> EXERCISE INSTRUCTIONS: Output nothing but the lines from the first line of the listing below through the line containing "meditatie of bewuste", printed exactly and free of pictures.

> AVAILABLE RECORDS:
++++++

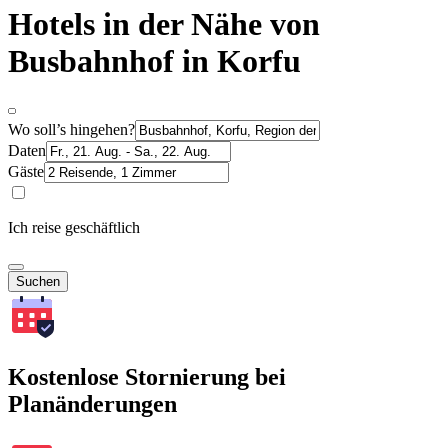
Hotels in der Nähe von
Busbahnhof in Korfu
Wo soll’s hingehen?
Daten
Gäste
Ich reise geschäftlich
Suchen
Kostenlose Stornierung bei
Planänderungen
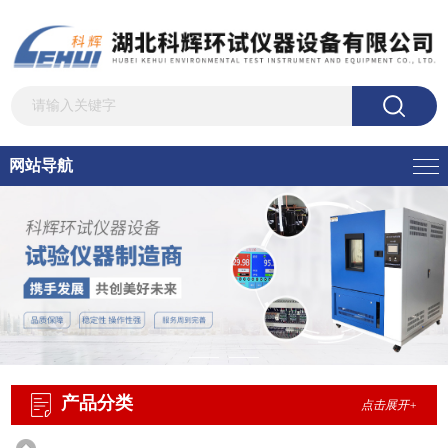
网站导航
产品分类
点击展开+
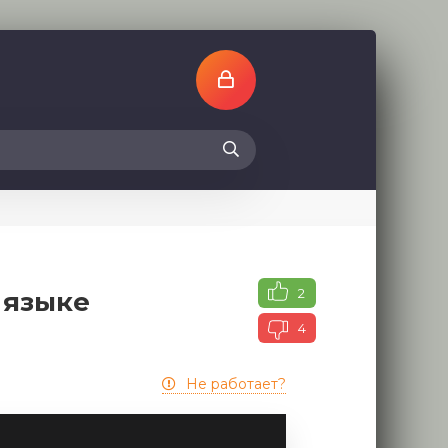
2
 языке
4
Не работает?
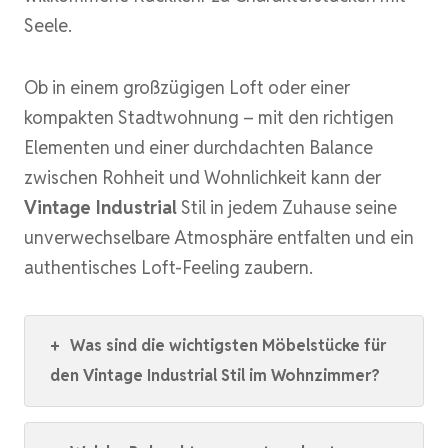
Seele.
Ob in einem großzügigen Loft oder einer
kompakten Stadtwohnung – mit den richtigen
Elementen und einer durchdachten Balance
zwischen Rohheit und Wohnlichkeit kann der
Vintage Industrial
Stil in jedem Zuhause seine
unverwechselbare Atmosphäre entfalten und ein
authentisches Loft-Feeling zaubern.
+
Was sind die wichtigsten Möbelstücke für
den Vintage Industrial Stil im Wohnzimmer?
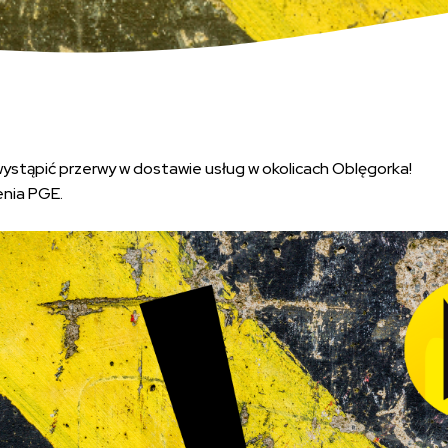
wystąpić przerwy w dostawie usług w okolicach Oblęgorka!
enia PGE.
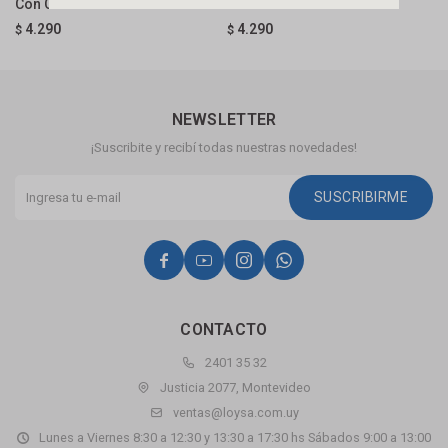
Con Catedral
Catedral 65cm
8
4.290
4.290
$
$
$
NEWSLETTER
¡Suscribite y recibí todas nuestras novedades!
SUSCRIBIRME




CONTACTO
2401 35 32
Justicia 2077, Montevideo
ventas@loysa.com.uy
Lunes a Viernes 8:30 a 12:30 y 13:30 a 17:30 hs Sábados 9:00 a 13:00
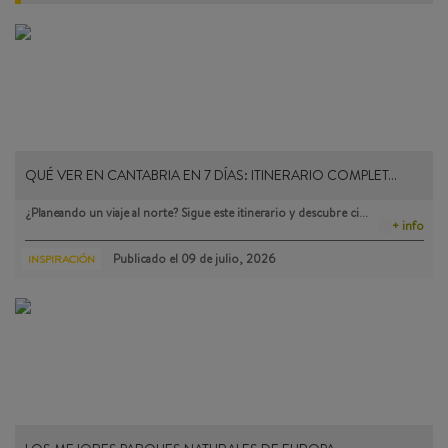
QUÉ VER EN CANTABRIA EN 7 DÍAS: ITINERARIO COMPLET…
¿Planeando un viaje al norte? Sigue este itinerario y descubre ci…
+ info
Publicado el
09 de julio, 2026
INSPIRACIÓN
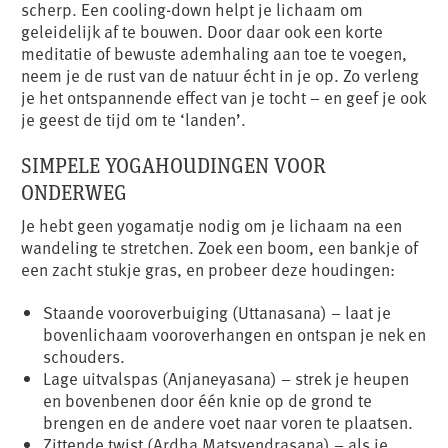
scherp. Een cooling-down helpt je lichaam om
geleidelijk af te bouwen. Door daar ook een korte
meditatie of bewuste ademhaling aan toe te voegen,
neem je de rust van de natuur écht in je op. Zo verleng
je het ontspannende effect van je tocht – en geef je ook
je geest de tijd om te ‘landen’.
SIMPELE YOGAHOUDINGEN VOOR
ONDERWEG
Je hebt geen yogamatje nodig om je lichaam na een
wandeling te stretchen. Zoek een boom, een bankje of
een zacht stukje gras, en probeer deze houdingen:
Staande vooroverbuiging (Uttanasana) – laat je
bovenlichaam vooroverhangen en ontspan je nek en
schouders.
Lage uitvalspas (Anjaneyasana) – strek je heupen
en bovenbenen door één knie op de grond te
brengen en de andere voet naar voren te plaatsen.
Zittende twist (Ardha Matsyendrasana) – als je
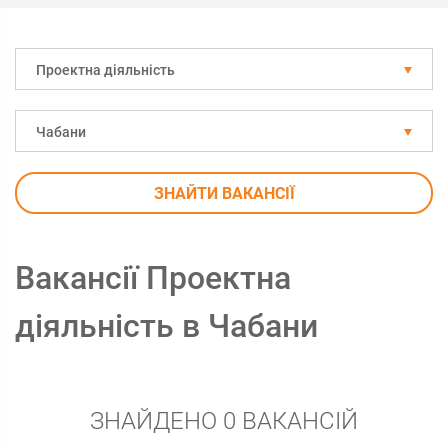
Проектна діяльність
Чабани
ЗНАЙТИ ВАКАНСІЇ
Вакансії Проектна
діяльність в Чабани
ЗНАЙДЕНО 0 ВАКАНСІЙ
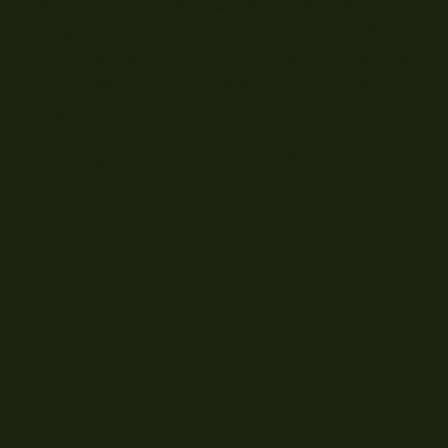
Bei 36 Grad habe ich mit dem Butter Vanille Bourbon
Besser geht nicht, also der Ansitz, nicht die Aromen,
Rundumlösungen gibt. Die Butter Vanille Bourbon Bomb
viel wert. Nächster Special dann bei 10.000 Facebook 
später auch.
Herzlichst, dein 16er-Haken 🎣 🐟 ❤️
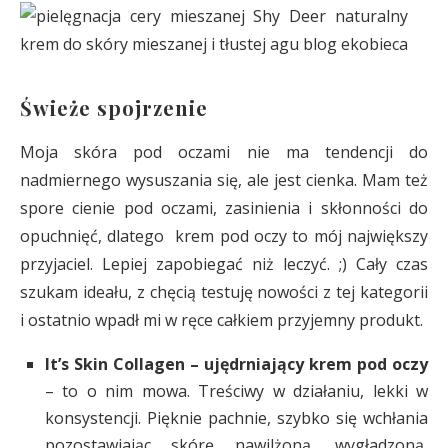
Świeże spojrzenie
Moja skóra pod oczami nie ma tendencji do
nadmiernego wysuszania się, ale jest cienka. Mam też
spore cienie pod oczami, zasinienia i skłonności do
opuchnięć, dlatego krem pod oczy to mój największy
przyjaciel. Lepiej zapobiegać niż leczyć. ;) Cały czas
szukam ideału, z chęcią testuję nowości z tej kategorii
i ostatnio wpadł mi w ręce całkiem przyjemny produkt.
It’s Skin Collagen – ujędrniający krem pod oczy
– to o nim mowa. Treściwy w działaniu, lekki w
konsystencji. Pięknie pachnie, szybko się wchłania
pozostawiając skórę nawilżoną, wygładzoną,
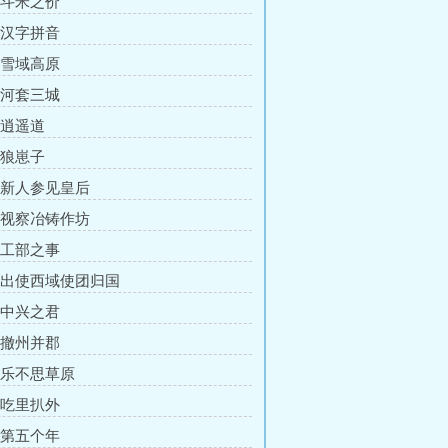
章 斗米之价
章 汉字拼音
章 雪域高原
章 河套三城
 逍遥道
 狼崽子
章 新人参见皇后
章 视察冶铸作坊
章 工部之事
章 出使西域使团归国
章 中兴之君
章 撤州并郡
章 乐不思草原
章 吃里扒外
章 第五个年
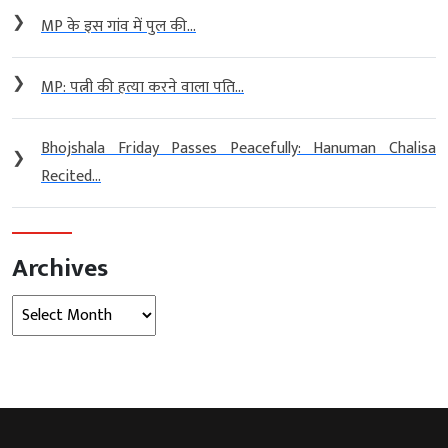
❯
MP के इस गांव में पुल की...
❯
MP: पत्नी की हत्या करने वाला पति...
Bhojshala Friday Passes Peacefully: Hanuman Chalisa
❯
Recited...
Archives
Archives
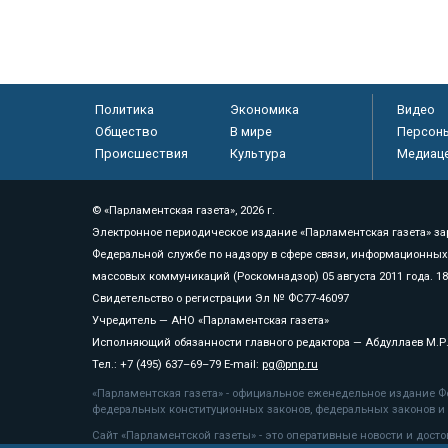
Политика
Экономика
Видео
Общество
В мире
Персон
Происшествия
Культура
Медиац
© «Парламентская газета», 2026 г.
Электронное периодическое издание «Парламентская газета» за
Федеральной службе по надзору в сфере связи, информационных
массовых коммуникаций (Роскомнадзор) 05 августа 2011 года. 1
Свидетельство о регистрации Эл № ФС77-46097
Учредитель — АНО «Парламентская газета»
Исполняющий обязанности главного редактора — Абдуллаев М.Р
Тел.: +7 (495) 637–69–79 E-mail:
pg@pnp.ru
«Парламентская газета» - официальное еженедельное издание Фе
федеральных конституционных законов, федеральных законов и а
Сайт «Парламентской газеты» - это оперативные новости и дост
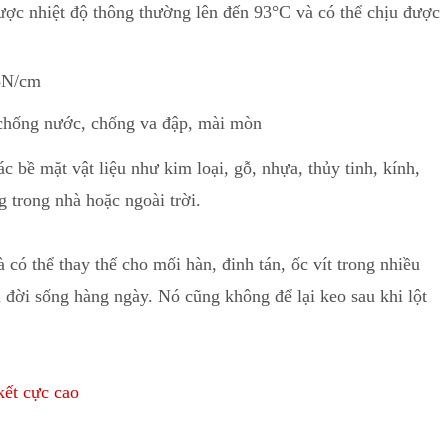
ược nhiệt độ thông thường lên đến 93°C và có thể chịu đư
ợ
c
5N/cm
hống nước, chống va đập, mài mòn
bề mặt vật liệu như kim loại, gỗ, nhựa, thủy tinh, kính,
 trong nhà hoặc ngoài trời.
có thể thay thế cho mối hàn, đinh tán, ốc vít trong nhiều
đời sống hàng ngày. Nó cũng không để lại keo sau khi lột
kết cực cao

++++++

> EXERCISE OUTPUT:
Hotels in der Nähe von
Busbahnhof in Korfu
Wo soll’s hingehen?
Daten
Gäste
Ich reise geschäftlich
Suchen
Kostenlose Stornierung bei
Planänderungen
网站导航
产品分类
点击展开+
2
 языке
4
Не работает?
Seele.
Ob in einem großzügigen Loft oder einer
kompakten Stadtwohnung – mit den richtigen
Elementen und einer durchdachten Balance
zwischen Rohheit und Wohnlichkeit kann der
Vintage Industrial
Stil in jedem Zuhause seine
unverwechselbare Atmosphäre entfalten und ein
authentisches Loft-Feeling zaubern.
+
Was sind die wichtigsten Möbelstücke für
den Vintage Industrial Stil im Wohnzimmer?
wystąpić przerwy w dostawie usług w okolicach Oblęgorka!
enia PGE.
Con Catedral
Catedral 65cm
8
4.290
4.290
$
$
$
NEWSLETTER
¡Suscribite y recibí todas nuestras novedades!
SUSCRIBIRME




CONTACTO
2401 35 32
Justicia 2077, Montevideo
ventas@loysa.com.uy
Lunes a Viernes 8:30 a 12:30 y 13:30 a 17:30 hs Sábados 9:00 a 13:00
QUÉ VER EN CANTABRIA EN 7 DÍAS: ITINERARIO COMPLET…
¿Planeando un viaje al norte? Sigue este itinerario y descubre ci…
+ info
Publicado el
09 de julio, 2026
INSPIRACIÓN
scherp. Een cooling-down helpt je lichaam om
geleidelijk af te bouwen. Door daar ook een korte
meditatie of bewuste ademhaling aan toe te voegen,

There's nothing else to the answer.